The pearson correlation coefficient between SepalLength and PetalWidth is 0.81794 which means there is a strong positive linear relationship between them and the correlation is also statistically significant since the p-value is less than 0.05.
Calculate Spearman Correlation in SAS
The Spearman correlation measures the monotonic relationship between two variables. Unlike the Pearson correlation, which measures linear relationships between continuous variables, the Spearman correlation measures the monotonic relationship between two variables, which may be nonlinear.
It is useful when dealing with ordinal data or when the relationship between variables is not strictly linear. It is less sensitive to outliers than the Pearson correlation and can be applied to both continuous and discrete data.
The spearman correlation coefficient lies between -1 and 1.
- A spearman correlation of +1 indicates a perfect positive monotonic relationship. This means that as one variable increases, the other also increases, and vice versa. It forms a monotonic increasing shape on a scatter plot.
- A spearman correlation of -1 indicates a perfect negative monotonic relationship. This means that as one variable increases, the other decreases, and vice versa. It forms a monotonic decreasing shape on a scatter plot.
- A spearman correlation of 0 indicates no monotonic relationship between the variables.
The spearman
option tells SAS to calculate the Spearman correlation coefficients instead of the default Pearson correlation coefficients. The following code uses the PROC CORR procedure to calculate the spearman correlation coefficients for the variables sepallength, sepalwidth, petallength, and petalwidth in the sashelp.iris dataset.
proc corr data=sashelp.iris spearman; var sepallength sepalwidth petallength petalwidth; run;
Calculate Kendall Rank Correlation Coefficient in SAS
The Kendall's rank correlation coefficient, also known as Kendall's tau-b coefficient, measures the association between two variables. Similar to Spearman's rank correlation, Kendall's tau-b is a non-parametric method, meaning it does not assume any particular distribution of the data and is suitable for both continuous and discrete variables.
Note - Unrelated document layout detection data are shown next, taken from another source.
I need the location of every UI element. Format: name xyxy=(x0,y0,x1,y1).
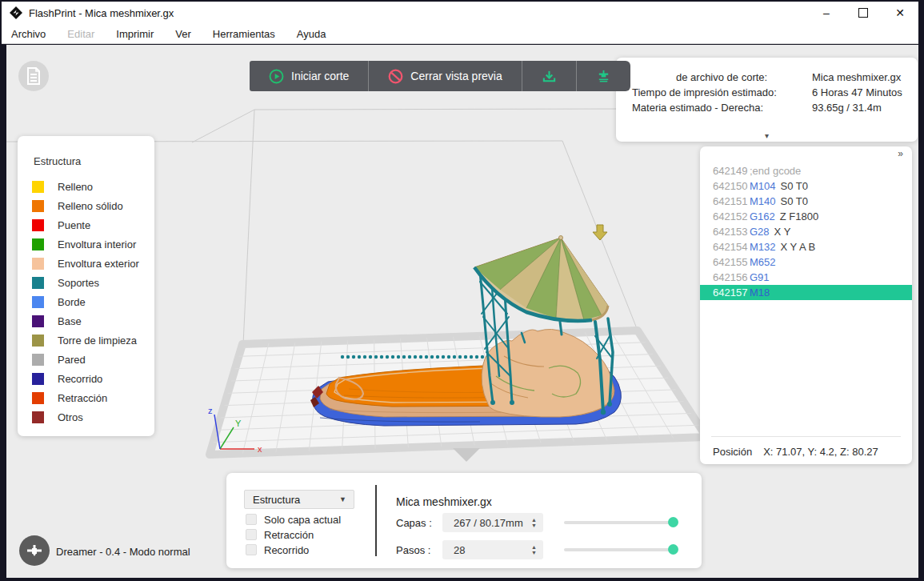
color-swatch xyxy=(32,181,44,193)
flashprint-logo-icon xyxy=(10,6,22,19)
checkbox-recorrido[interactable]: Recorrido xyxy=(246,543,309,556)
structure-dropdown[interactable]: Estructura ▼ xyxy=(244,490,354,509)
collapse-arrow-icon[interactable]: ▾ xyxy=(765,132,769,140)
gcode-line[interactable]: 642149;end gcode xyxy=(700,163,912,178)
legend-item: Borde xyxy=(18,292,154,311)
color-swatch xyxy=(32,373,44,385)
legend-item: Envoltura interior xyxy=(18,234,154,254)
slider-thumb[interactable] xyxy=(668,517,678,527)
pasos-spinner[interactable]: 28 ▲▼ xyxy=(442,540,543,559)
color-swatch xyxy=(32,411,44,423)
color-swatch xyxy=(32,392,44,404)
legend-item: Retracción xyxy=(18,388,154,407)
menu-herramientas[interactable]: Herramientas xyxy=(213,28,275,40)
pasos-slider[interactable] xyxy=(564,548,676,551)
checkbox-retraccion[interactable]: Retracción xyxy=(246,528,314,541)
structure-legend-panel: Estructura Relleno Relleno sólido Puente… xyxy=(18,136,154,436)
close-preview-button[interactable]: Cerrar vista previa xyxy=(368,61,521,91)
color-swatch xyxy=(32,219,44,231)
start-slice-button[interactable]: Iniciar corte xyxy=(250,61,368,91)
capas-spinner[interactable]: 267 / 80.17mm ▲▼ xyxy=(442,513,543,532)
divider xyxy=(711,436,901,437)
svg-text:x: x xyxy=(258,444,262,454)
drop-indicator-arrow xyxy=(593,225,607,240)
gcode-line-selected[interactable]: 642157M18 xyxy=(700,285,912,300)
menu-ver[interactable]: Ver xyxy=(175,28,191,40)
gcode-line[interactable]: 642156G91 xyxy=(700,270,912,285)
gcode-line[interactable]: 642155M652 xyxy=(700,254,912,270)
svg-text:Y: Y xyxy=(235,419,242,428)
color-swatch xyxy=(32,315,44,327)
checkbox-icon[interactable] xyxy=(246,514,257,525)
color-swatch xyxy=(32,277,44,289)
plate-front-notch xyxy=(453,448,480,462)
title-bar: FlashPrint - Mica meshmixer.gx – ✕ xyxy=(2,2,918,24)
color-swatch xyxy=(32,258,44,270)
maximize-button[interactable] xyxy=(845,2,882,24)
color-swatch xyxy=(32,238,44,250)
color-swatch xyxy=(32,200,44,212)
info-row-time: Tiempo de impresión estimado: 6 Horas 47… xyxy=(632,86,918,102)
minimize-button[interactable]: – xyxy=(808,2,845,24)
gcode-line[interactable]: 642154M132X Y A B xyxy=(700,239,912,254)
info-row-file: de archivo de corte: Mica meshmixer.gx xyxy=(632,71,918,86)
download-icon xyxy=(542,69,557,84)
checkbox-icon[interactable] xyxy=(246,544,257,555)
legend-item: Relleno xyxy=(18,177,154,196)
color-swatch xyxy=(32,296,44,308)
document-icon[interactable] xyxy=(18,61,49,91)
legend-item: Base xyxy=(18,311,154,331)
legend-item: Relleno sólido xyxy=(18,196,154,215)
gcode-panel: » 642149;end gcode 642150M104S0 T0 64215… xyxy=(700,146,912,464)
pasos-label: Pasos : xyxy=(396,544,430,556)
model-preview xyxy=(310,225,621,426)
color-swatch xyxy=(32,335,44,347)
block-icon xyxy=(388,69,403,84)
checkbox-solo-capa[interactable]: Solo capa actual xyxy=(246,513,341,526)
legend-item: Puente xyxy=(18,215,154,234)
slider-thumb[interactable] xyxy=(668,544,678,555)
legend-item: Recorrido xyxy=(18,369,154,388)
printer-status-icon[interactable] xyxy=(19,535,50,566)
capas-label: Capas : xyxy=(396,517,432,529)
divider xyxy=(375,485,377,556)
print-info-panel: de archivo de corte: Mica meshmixer.gx T… xyxy=(616,58,918,142)
gcode-line[interactable]: 642152G162Z F1800 xyxy=(700,209,912,224)
save-gcode-button[interactable] xyxy=(522,61,576,91)
info-row-material: Materia estimado - Derecha: 93.65g / 31.… xyxy=(632,102,918,117)
svg-text:z: z xyxy=(208,406,213,415)
send-to-printer-button[interactable] xyxy=(576,61,630,91)
spinner-arrows-icon[interactable]: ▲▼ xyxy=(531,544,543,555)
legend-item: Envoltura exterior xyxy=(18,254,154,273)
capas-slider[interactable] xyxy=(564,521,676,524)
gcode-line[interactable]: 642151M140S0 T0 xyxy=(700,194,912,209)
legend-item: Soportes xyxy=(18,273,154,292)
printer-icon xyxy=(596,69,611,84)
expand-panel-icon[interactable]: » xyxy=(898,148,902,159)
gcode-line[interactable]: 642150M104S0 T0 xyxy=(700,178,912,194)
legend-item: Otros xyxy=(18,407,154,427)
preview-toolbar: Iniciar corte Cerrar vista previa xyxy=(250,61,630,91)
menu-imprimir[interactable]: Imprimir xyxy=(116,28,154,40)
legend-title: Estructura xyxy=(18,136,154,177)
close-button[interactable]: ✕ xyxy=(882,2,918,24)
play-icon xyxy=(269,69,284,84)
legend-item: Torre de limpieza xyxy=(18,331,154,350)
legend-item: Pared xyxy=(18,350,154,369)
checkbox-icon[interactable] xyxy=(246,529,257,540)
menu-bar: Archivo Editar Imprimir Ver Herramientas… xyxy=(2,24,918,44)
printer-status-text: Dreamer - 0.4 - Modo normal xyxy=(56,546,190,558)
window-title: FlashPrint - Mica meshmixer.gx xyxy=(29,7,174,19)
chevron-down-icon: ▼ xyxy=(339,495,354,503)
position-readout: PosiciónX: 71.07, Y: 4.2, Z: 80.27 xyxy=(713,446,878,458)
color-swatch xyxy=(32,354,44,366)
spinner-arrows-icon[interactable]: ▲▼ xyxy=(531,517,543,528)
gcode-line[interactable]: 642153G28X Y xyxy=(700,224,912,239)
layer-control-panel: Estructura ▼ Solo capa actual Retracción… xyxy=(226,473,702,568)
menu-archivo[interactable]: Archivo xyxy=(11,28,46,40)
menu-editar: Editar xyxy=(67,28,94,40)
printer-glyph-icon xyxy=(26,542,43,559)
file-name: Mica meshmixer.gx xyxy=(396,495,492,508)
menu-ayuda[interactable]: Ayuda xyxy=(297,28,326,40)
Kendall's tau-b is often used when dealing with ranked or ordinal data and is less sensitive to ties (data points with the same value) compared to Spearman's rank correlation. It can be used for both ordinal and continuous variables.
The Kendall's tau-b lies between -1 and 1.
- A kendall rank correlation coefficient of +1 indicates a perfect positive association, meaning that all pairs of data points are concordant. When one variable increases, the other also increases, and vice versa.
- A kendall rank correlation coefficient of -1 indicates a perfect negative association, meaning that all pairs of data points are discordant. When one variable increases, the other decreases, and vice versa.
- A kendall rank correlation coefficient of 0 indicates no association between the variables. The number of concordant and discordant pairs is equal, indicating no consistent pattern in the relationship between the variables.
The kendall
option tells SAS to calculate the Kendall tau-b correlation coefficients.
proc corr data=sashelp.iris kendall; var sepallength sepalwidth petallength petalwidth; run;
Calculate Hoeffding Dependence Coefficient in SAS
Hoeffding's measure of dependence, D is a measure of linear, monotonic and non-monotonic relationship. It has values between –0.5 to 1. The signs of Hoeffding coefficient has no interpretation.
The hoeffding
option tells SAS to compute the Hoeffding Dependence Coefficient.
proc corr data=sashelp.iris hoeffding; var sepallength sepalwidth petallength petalwidth; run;
Calculate Correlation Between All Variables in SAS
When you omit the VAR statement in PROC CORR, it produces correlation coefficient for all the numeric variables in a dataset.
proc corr data=sashelp.iris; run;
How to Visualize Correlation in SAS
The plots=scatter(nvar=all)
tells SAS to generate scatter plots to show the relationship between all the variables specified in the VAR statement.
proc corr data=sashelp.iris plots=scatter(nvar=all); var sepallength sepalwidth petallength petalwidth; run;
If you want to see all the scatter plots in a single graph, you can use the plots=matrix(HISTOGRAM) option
proc corr data=sashelp.iris plots=matrix(HISTOGRAM); var sepallength sepalwidth petallength petalwidth; run;
To create a heat map of correlation matrix, you can use the HEATMAPDISC
subroutine of the PROC IML that displays a heat map of a matrix.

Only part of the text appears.